In the data below, find each line that contains the word "河南电子礼炮耗材" and copy it.

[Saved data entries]
------------------------

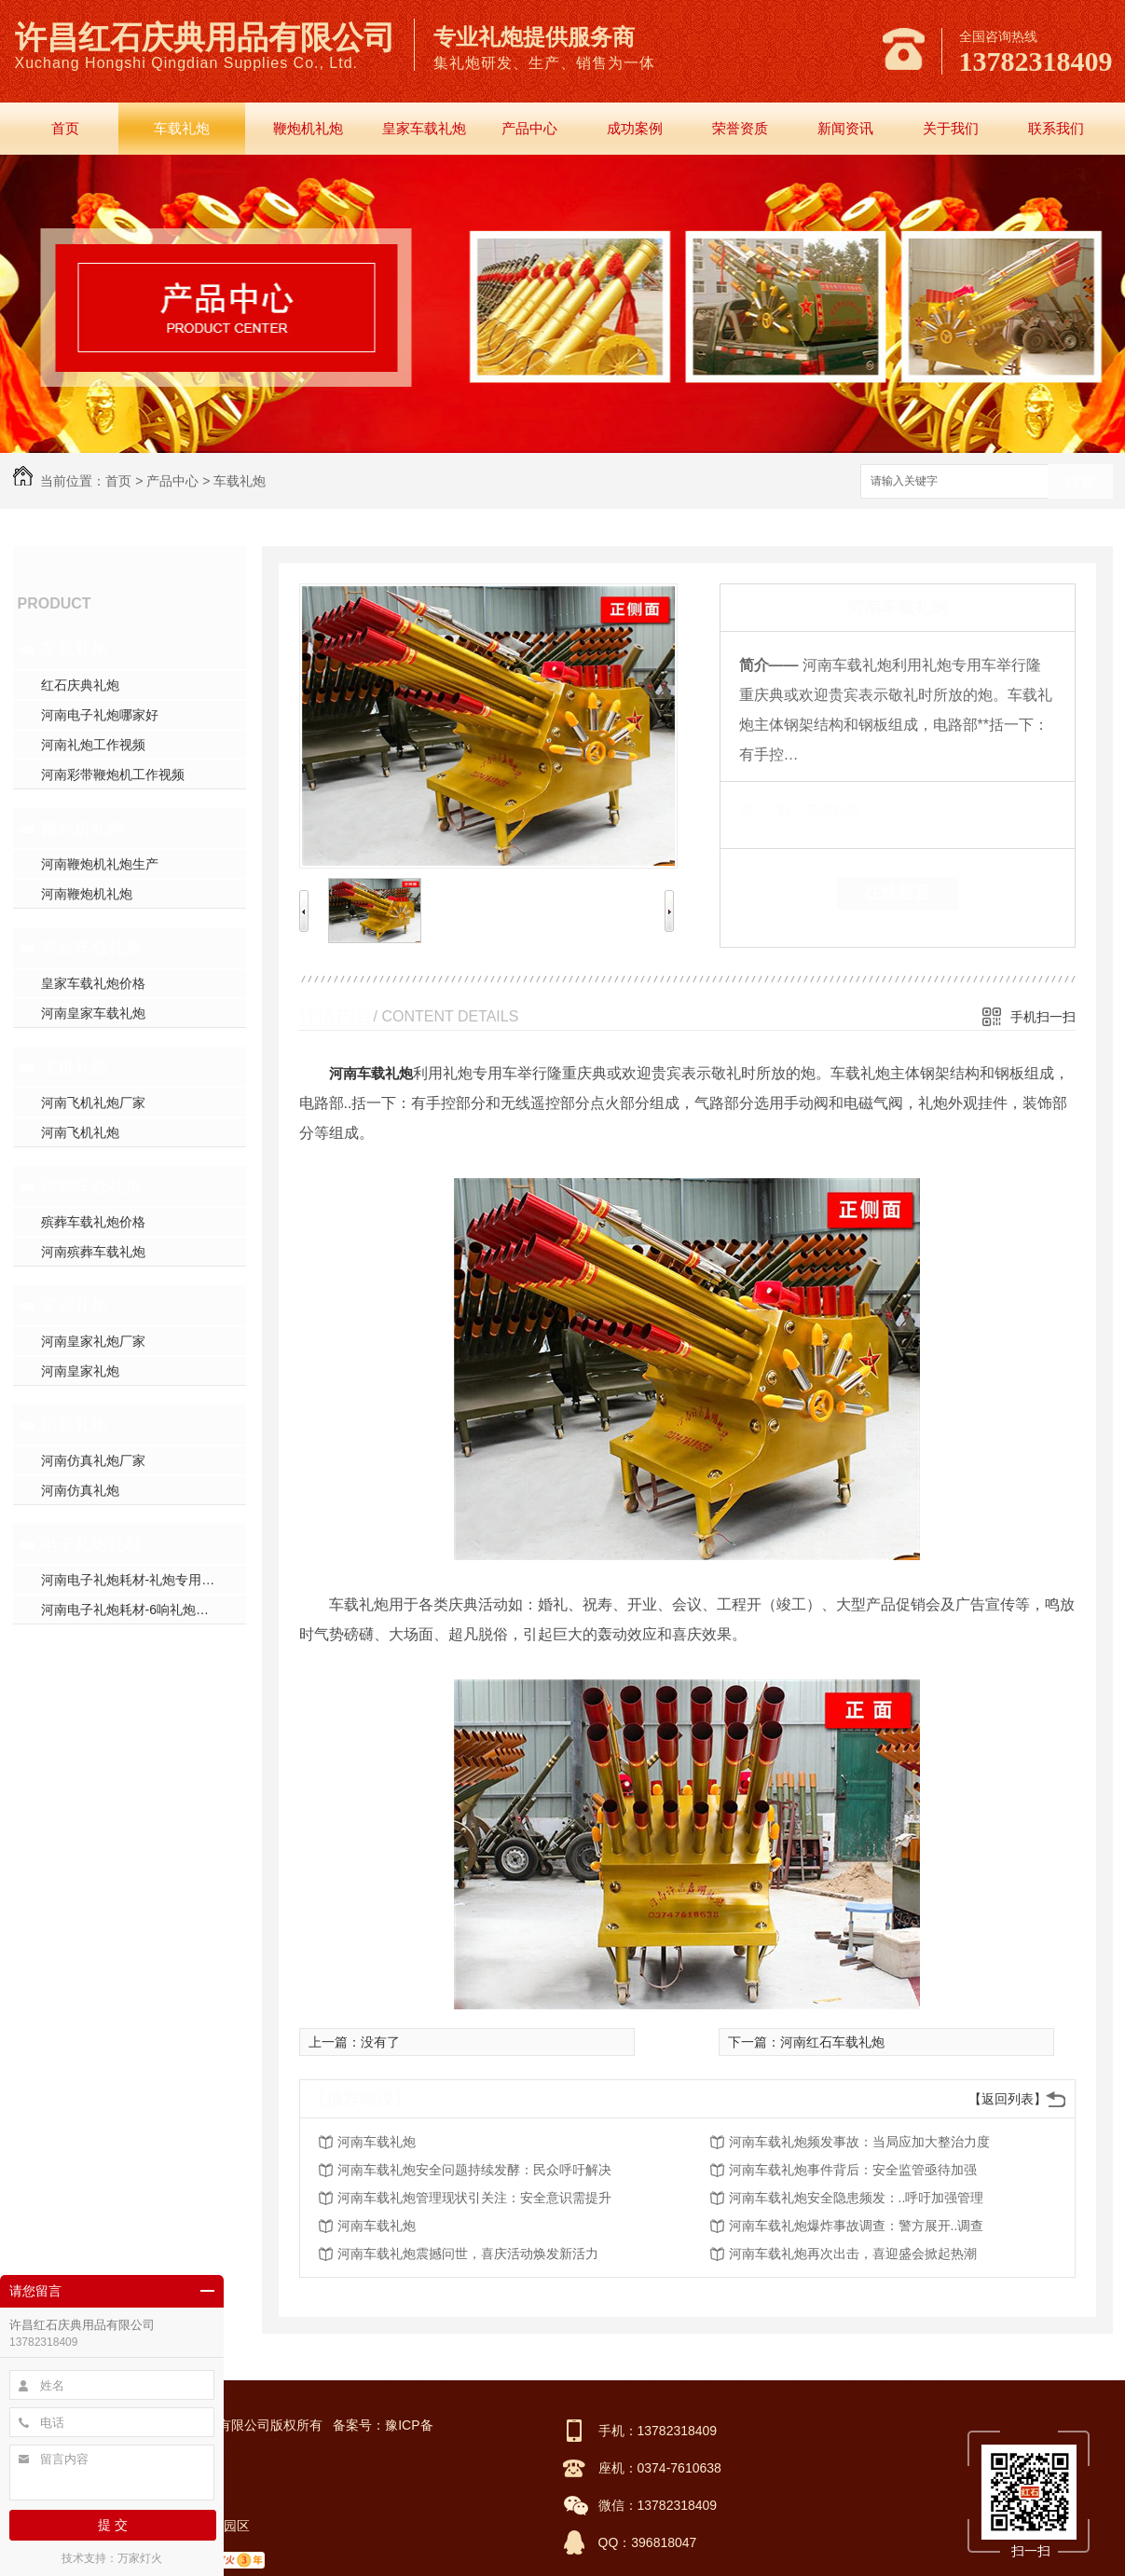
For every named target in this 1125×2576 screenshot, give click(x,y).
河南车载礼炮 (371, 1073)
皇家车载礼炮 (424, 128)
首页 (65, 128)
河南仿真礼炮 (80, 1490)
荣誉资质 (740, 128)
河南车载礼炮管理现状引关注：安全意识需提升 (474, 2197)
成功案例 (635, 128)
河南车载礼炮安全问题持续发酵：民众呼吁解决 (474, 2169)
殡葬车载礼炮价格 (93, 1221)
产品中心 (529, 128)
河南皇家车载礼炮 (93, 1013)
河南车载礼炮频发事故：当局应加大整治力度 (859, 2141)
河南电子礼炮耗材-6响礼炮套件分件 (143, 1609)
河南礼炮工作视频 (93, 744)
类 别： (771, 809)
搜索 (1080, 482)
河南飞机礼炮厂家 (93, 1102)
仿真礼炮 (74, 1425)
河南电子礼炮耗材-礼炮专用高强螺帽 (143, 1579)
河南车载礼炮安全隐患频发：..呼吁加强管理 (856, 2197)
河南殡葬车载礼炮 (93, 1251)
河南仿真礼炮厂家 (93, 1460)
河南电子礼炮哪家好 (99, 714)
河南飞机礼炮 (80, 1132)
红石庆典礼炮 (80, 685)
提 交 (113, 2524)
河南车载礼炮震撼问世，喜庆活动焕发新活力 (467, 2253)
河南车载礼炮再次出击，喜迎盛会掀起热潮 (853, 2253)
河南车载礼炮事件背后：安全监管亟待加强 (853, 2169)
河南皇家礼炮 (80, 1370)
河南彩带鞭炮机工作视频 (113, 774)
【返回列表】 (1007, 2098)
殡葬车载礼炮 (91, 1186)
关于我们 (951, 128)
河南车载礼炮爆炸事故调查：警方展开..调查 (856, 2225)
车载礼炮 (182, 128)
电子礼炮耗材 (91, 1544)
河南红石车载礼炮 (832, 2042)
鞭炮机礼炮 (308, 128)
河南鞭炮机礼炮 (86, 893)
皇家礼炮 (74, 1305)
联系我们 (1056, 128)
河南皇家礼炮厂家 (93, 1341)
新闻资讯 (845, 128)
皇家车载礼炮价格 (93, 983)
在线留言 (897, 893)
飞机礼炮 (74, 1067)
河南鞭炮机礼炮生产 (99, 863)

------------------------

- **Output below**:
河南电子礼炮耗材-6响礼炮套件分件 (143, 1609)
河南电子礼炮耗材-礼炮专用高强螺帽 (143, 1579)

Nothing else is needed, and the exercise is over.